(Extracted data entries)
↓
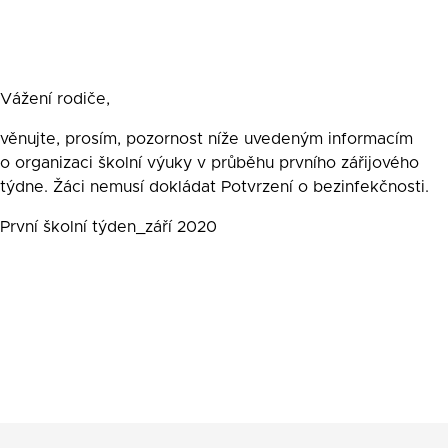
Vážení rodiče,
věnujte, prosím, pozornost níže uvedeným informacím
o organizaci školní výuky v průběhu prvního zářijového
týdne. Žáci nemusí dokládat Potvrzení o bezinfekčnosti.
První školní týden_září 2020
↑
--- WORK ITEM ---
Transcribe every record above exactly, leaving out the pictures.

--- RESPONSE TO THE EXERCISE ---
Vážení rodiče,
věnujte, prosím, pozornost níže uvedeným informacím
o organizaci školní výuky v průběhu prvního zářijového
týdne. Žáci nemusí dokládat Potvrzení o bezinfekčnosti.
První školní týden_září 2020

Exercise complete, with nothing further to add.